The significance of alo bana hanan —the splitting of the house— runs deeper than simply the members of a house group splitting to support opposite sides in some dispute. It also refers to the fundamental relationship among all things in the world. The Kaluli believe that all things had their origin at a time in the distant past known as hena madaliaki (roughly “when the land came into form”). At that time, according to the prevailing story, there were no trees or animals or streams or sago or food. The earth was covered entirely by people. These people soon began to get hungry and cold as they had nothing to eat or to build houses with.
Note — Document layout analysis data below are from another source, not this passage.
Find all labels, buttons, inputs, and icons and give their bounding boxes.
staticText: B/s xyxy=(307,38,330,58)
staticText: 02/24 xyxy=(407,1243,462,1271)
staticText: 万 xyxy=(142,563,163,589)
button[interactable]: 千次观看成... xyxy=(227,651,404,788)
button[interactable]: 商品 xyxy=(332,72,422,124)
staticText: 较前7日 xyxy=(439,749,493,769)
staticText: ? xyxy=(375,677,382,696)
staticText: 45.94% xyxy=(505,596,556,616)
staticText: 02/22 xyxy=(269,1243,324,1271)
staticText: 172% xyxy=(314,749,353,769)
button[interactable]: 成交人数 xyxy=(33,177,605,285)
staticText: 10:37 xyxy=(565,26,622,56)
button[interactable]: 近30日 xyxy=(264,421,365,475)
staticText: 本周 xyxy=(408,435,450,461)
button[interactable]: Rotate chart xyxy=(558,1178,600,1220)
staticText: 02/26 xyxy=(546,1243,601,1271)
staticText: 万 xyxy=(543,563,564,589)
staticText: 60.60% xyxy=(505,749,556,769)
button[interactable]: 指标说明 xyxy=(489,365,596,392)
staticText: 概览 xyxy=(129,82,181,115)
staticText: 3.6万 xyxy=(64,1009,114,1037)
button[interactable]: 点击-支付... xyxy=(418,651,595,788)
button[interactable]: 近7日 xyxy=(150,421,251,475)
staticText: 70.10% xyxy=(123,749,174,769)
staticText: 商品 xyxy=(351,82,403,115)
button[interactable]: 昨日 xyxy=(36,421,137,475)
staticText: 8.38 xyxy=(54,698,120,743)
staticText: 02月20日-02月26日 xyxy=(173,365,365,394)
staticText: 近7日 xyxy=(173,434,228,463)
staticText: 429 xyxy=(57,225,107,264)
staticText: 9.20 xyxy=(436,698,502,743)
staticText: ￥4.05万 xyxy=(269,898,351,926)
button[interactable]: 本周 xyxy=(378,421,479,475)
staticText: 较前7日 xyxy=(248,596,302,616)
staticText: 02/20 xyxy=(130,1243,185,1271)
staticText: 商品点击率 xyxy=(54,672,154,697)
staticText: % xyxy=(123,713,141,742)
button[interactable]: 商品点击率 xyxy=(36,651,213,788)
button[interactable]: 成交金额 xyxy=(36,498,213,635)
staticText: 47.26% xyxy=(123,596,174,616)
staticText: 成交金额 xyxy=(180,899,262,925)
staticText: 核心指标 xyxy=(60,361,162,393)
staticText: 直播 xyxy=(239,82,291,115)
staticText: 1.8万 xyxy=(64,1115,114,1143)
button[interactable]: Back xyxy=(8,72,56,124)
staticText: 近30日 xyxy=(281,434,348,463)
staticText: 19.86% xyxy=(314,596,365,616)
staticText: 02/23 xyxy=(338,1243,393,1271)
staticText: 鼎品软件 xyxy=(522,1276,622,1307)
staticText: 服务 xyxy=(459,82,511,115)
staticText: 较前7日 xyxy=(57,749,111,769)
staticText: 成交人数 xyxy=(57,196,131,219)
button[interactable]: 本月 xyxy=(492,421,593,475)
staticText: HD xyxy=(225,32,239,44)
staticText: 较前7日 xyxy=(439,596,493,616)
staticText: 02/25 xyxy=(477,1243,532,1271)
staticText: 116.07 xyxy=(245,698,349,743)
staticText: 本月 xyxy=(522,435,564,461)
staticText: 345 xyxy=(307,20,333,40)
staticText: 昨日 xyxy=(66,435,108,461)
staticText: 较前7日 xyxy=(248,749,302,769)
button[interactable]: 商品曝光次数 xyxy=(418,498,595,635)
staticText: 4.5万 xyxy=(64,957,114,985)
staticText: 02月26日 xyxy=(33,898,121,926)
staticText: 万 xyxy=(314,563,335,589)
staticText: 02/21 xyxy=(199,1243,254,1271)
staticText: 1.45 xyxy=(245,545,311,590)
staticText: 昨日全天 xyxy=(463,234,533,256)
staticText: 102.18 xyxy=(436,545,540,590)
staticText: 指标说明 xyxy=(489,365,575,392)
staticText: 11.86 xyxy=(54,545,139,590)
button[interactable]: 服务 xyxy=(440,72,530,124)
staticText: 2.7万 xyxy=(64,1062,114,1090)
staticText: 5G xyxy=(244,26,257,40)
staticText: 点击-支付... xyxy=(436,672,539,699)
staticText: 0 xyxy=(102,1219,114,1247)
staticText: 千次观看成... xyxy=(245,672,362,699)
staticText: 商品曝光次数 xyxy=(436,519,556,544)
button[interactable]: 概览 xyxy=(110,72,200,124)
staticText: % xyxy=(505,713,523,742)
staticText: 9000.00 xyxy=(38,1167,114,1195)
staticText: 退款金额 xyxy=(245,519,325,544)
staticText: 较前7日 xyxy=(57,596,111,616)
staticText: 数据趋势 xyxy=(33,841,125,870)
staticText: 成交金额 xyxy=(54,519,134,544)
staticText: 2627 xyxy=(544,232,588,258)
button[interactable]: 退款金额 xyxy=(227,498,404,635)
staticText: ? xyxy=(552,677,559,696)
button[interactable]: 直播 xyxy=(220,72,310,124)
One man got up and said, “Everyone gather around here.” When everyone had assembled, he said, “You be trees,” and one group of people became trees. “You be sago,” and another group became sago. “You be fish…. You be bananas,” and so on, until all the animals and plants and every other being and natural feature (rivers, hills) in the world were divided each to his own kind. The few people who were left became the human beings of the day. The Kaluli term for this myth is “the time when everything alɔ bana ane” (ane = past participle of hanan), and it is from this original “splitting of the house” that all things have attained their present form of existence.

Keywords

Past Participle Gift Exchange Smoke Meat Huge Tree Hunting Expedition 
These keywords were added by machine and not by the authors. This process is experimental and the keywords may be updated as the learning algorithm improves.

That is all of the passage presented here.